1 A Light Makeover of ggplots

In-Class Exercise for Week 1

Author

KB

First published: 17-Apr-2023

1.1 Learning Outcome

We will:

  • use the graphic layers of ggplot2 to touch up various plots to make them more intuitive and appealing.

1.2 Getting Started

1.2.1 Install and load the required r libraries

Load the tidyverse library.

Show the code
pacman::p_load(tidyverse)

1.2.2 Import the data

We will be using the same exam scores data-set that was featured in my Hands-On Ex 1.

Show the code
exam_data <- read_csv('data/Exam_data.csv', show_col_types = FALSE )

1.3 Candidates for Makeover

1.3.1 Working with theme

We can use the theme() function to change the colors of the plot panel background of the following plot to light blue and the color of grid lines to white. We will also include the title and subtitle to make the plot more meaningful.

Show the code
ggplot(data=exam_data, aes(x=RACE)) +
  geom_bar() +
  ylab('Count') +
  theme_minimal() + 
  coord_flip()

Show the code
ggplot(data=exam_data, aes(x=RACE)) +
  geom_bar() +
  ylab('Count') +
  theme_minimal() + 
  coord_flip() +
  
  theme(
    panel.background = element_rect(fill = "lightblue", colour = "lightblue"),
    panel.grid.major = element_line(size = 0.75, linetype = 'solid', colour = "white"), 
    panel.grid.minor = element_line(size = 0.25, linetype = 'solid', colour = "white")
      
  ) +
  
  labs(title = "Chinese Students Formed The Bulk Of The Cohort",
       subtitle = "This was followed by Malay and Indian students")

1.3.2 Sort and label the columns in a chart

For the column chart displayed below, we have to address the following criticisms:

  • y-axis title is not clear (i.e. count)

  • To support effective comparison, the bars should be sorted by their respective frequencies.

  • For static graph, frequency values should be added to provide addition information.

To address the first comment, we use ylab() and theme() function to relabel and calibrate the position of the y-axis title. For the 2nd and 3rd comment, we first summarise the data-set using group_by() and summarise() function to get the count of pupils by race. Thereafter, we use the reorder() function to sort the columns and geom_text() function to display the count.

Show the code
ggplot(data=exam_data, aes(x=RACE)) +
  geom_bar() +
  ylim(0,220) 

Show the code
# Group the data by Race and aggregate by pupil count
sorted_data <- exam_data %>% group_by(RACE) %>% summarise(count=n()) 

# Plot the chart
ggplot(data = sorted_data, aes(x=reorder(RACE, -count),y=count)) +
  ylim(0,220) +
  geom_col() +
  ylab('No. of\nPupils') +
  theme(axis.title.y = element_text(angle = 0, vjust = 0.5, hjust=1))+
  xlab('Race') +
  geom_text(aes(label = count), vjust = -0.5, size = 3.5) +
  labs(title = "Chinese Pupils Formed The Bulk Of The Cohort",
       subtitle = "This was followed by Malay and Indian pupils")

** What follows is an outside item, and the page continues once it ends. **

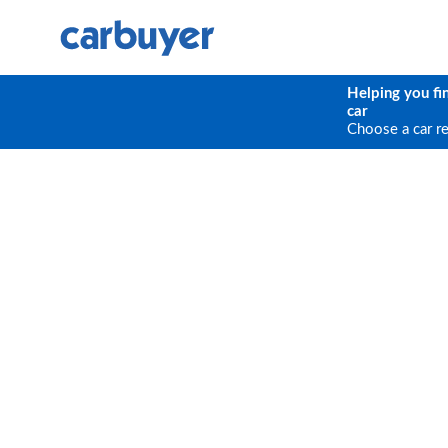
Helping you fi
car
Choose a car r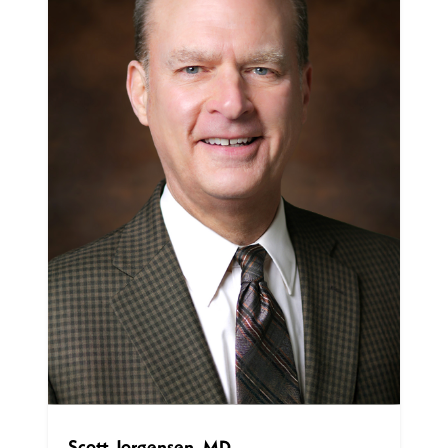
Scott Jorgensen, MD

1.3.3 Add mean and median lines on the histogram

We can use the geom_vline() function to add a computed mean and median line onto the chart.

Show the code
ggplot(data=exam_data, 
       aes(x= MATHS)) +
  geom_histogram(bins = 20)

Show the code
ggplot(data=exam_data, 
       aes(x= MATHS)) +
  geom_histogram(bins=20, 
                 color="black", 
                 fill="light blue") +
  geom_vline(aes(xintercept=mean(MATHS, na.rm=T)),
             color="red", 
             linetype="dashed", 
             size=1) +
  geom_vline(aes(xintercept=median(MATHS, na.rm=T)),
             color="grey30",
             linetype="dashed", 
             size=1) +
            xlab('Maths Score') +
            ylab('Count') +
  annotate("label", color = "red", x=mean(exam_data$MATHS, na.rm=T)+2, y=50,
          label=paste("Mean: ", round(mean(exam_data$MATHS, na.rm=T), 1)),fill = "white") +
  annotate("label",color="grey30", x=median(exam_data$MATHS, na.rm=T)+2, y=40,
          label=paste("Median: ", round(median(exam_data$MATHS, na.rm=T), 1)),fill = "white") + 
  labs(title = "The Median score for Maths exam was 74",
         subtitle = "We have a small porpotion of pupils who scored less than 25 marks")

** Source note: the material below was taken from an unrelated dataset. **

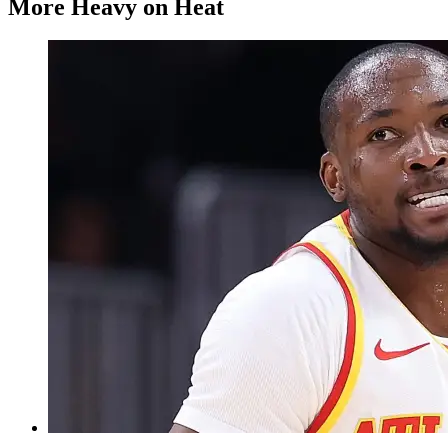
More Heavy on Heat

1.3.4 Make the basic histogram more informative

The histograms below are elegantly designed but not informative. This is because they only reveal the distribution of English scores by gender but without context such as the score distribution for all pupils.

To show the distribution of English scores for all pupils as the background, we can add another geom_histogram() layer for all pupils.

Show the code
ggplot(data=exam_data, aes(x = ENGLISH )) +
  geom_histogram() +
  facet_wrap(~ GENDER) +
  guides(fill = FALSE) 

Show the code
d <- exam_data

#create a d_bg dataframe without the gender attribute
d_bg <- d[, -3]  

ggplot(d, aes(x = ENGLISH, fill = GENDER)) +
  geom_histogram(data = d_bg, fill = "grey", alpha = .5) +
  geom_histogram(colour = "black") +
  facet_wrap(~ GENDER) +
  # guides = false removes the legend from the chart
  scale_fill_manual(values = c("Female" = "pink", "Male" = "light blue")) +
  guides(fill = FALSE) +  
  theme_bw() +
  labs(title = "Female pupils scored higher marks than male pupils for English",
         subtitle = "Their score distn covered the overall score distn for all pupuls on the right side fo the chart")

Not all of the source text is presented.